All of lore.kernel.org
 help / color / mirror / Atom feed
* ECMP routing: problematic selection of outgoing interface
@ 2018-05-16  1:51 Hirotaka Yamamoto
  2018-05-16 13:01 ` Andrew Lunn
  0 siblings, 1 reply; 3+ messages in thread
From: Hirotaka Yamamoto @ 2018-05-16  1:51 UTC (permalink / raw)
  To: netdev

Hi,

Recently I have built a highly-available network using an ECMP
route connected to two isolated L2 switches as follows.

Router-- ToR switch 1  ---- Linux
     |   192.168.11.1/24     |  eth0: 192.168.11.2/24
     |                       |  eth1: 192.168.12.2/24
     +-- ToR switch 2  ------+
         192.168.12.1/24

The (default) route has been configured with:

    $ sudo ip route add default \
           nexthop via 192.168.11.1 \
           nexthop via 192.168.12.1

Then I found that Linux chooses a wrong outgoing device for some
destination/source address pairs like this:

    $ ip route get 12.34.56.78 from 192.168.12.2:
    12.34.56.78 from 192.168.12.2 via 192.168.11.1 dev eth0 uid 0
                                                 # dev should be "eth1"

As a consequence, programs like SSH or curl do not work for such
destinations because routers drop packets having strange source
addresses.

Unbound sockets also suffer this problem.  My guess for this is that
Linux chooses a source address first, then a wrong outgoing device.
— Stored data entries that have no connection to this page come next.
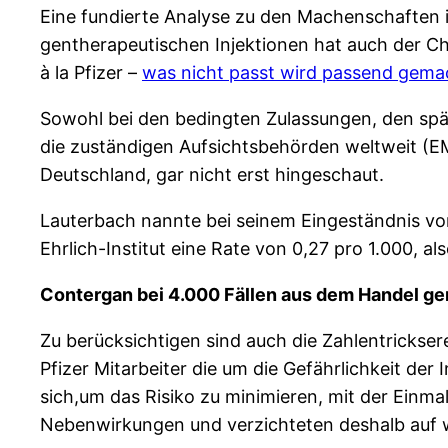
Eine fundierte Analyse zu den Machenschaften
gentherapeutischen Injektionen hat auch der Ch
à la Pfizer –
was nicht passt wird passend gema
Sowohl bei den bedingten Zulassungen, den spä
die zuständigen Aufsichtsbehörden weltweit (E
Deutschland, gar nicht erst hingeschaut.
Lauterbach nannte bei seinem Eingeständnis vo
Ehrlich-Institut eine Rate von 0,27 pro 1.000, al
Contergan bei 4.000 Fällen aus dem Handel 
Zu berücksichtigen sind auch die Zahlentrickser
Pfizer Mitarbeiter die um die Gefährlichkeit de
sich,um das Risiko zu minimieren, mit der Einma
Nebenwirkungen und verzichteten deshalb auf wei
Although I believe this is a bug in Linux, I found a possibly relevant
comment in function ip_route_output_key_hash_rcu at net/ipv4/route.c:

    /* I removed check for oif == dev_out->oif here.
       It was wrong for two reasons:
       1. ip_dev_find(net, saddr) can return wrong iface, if saddr
          is assigned to multiple interfaces.
       2. Moreover, we are allowed to send packets with saddr
          of another iface. --ANK

According to the comment 2, I wonder this behavior might be intended.

So, my question is:

1. Is this intended or not?
2. If this is intended, how can I make programs work in this ECMP network?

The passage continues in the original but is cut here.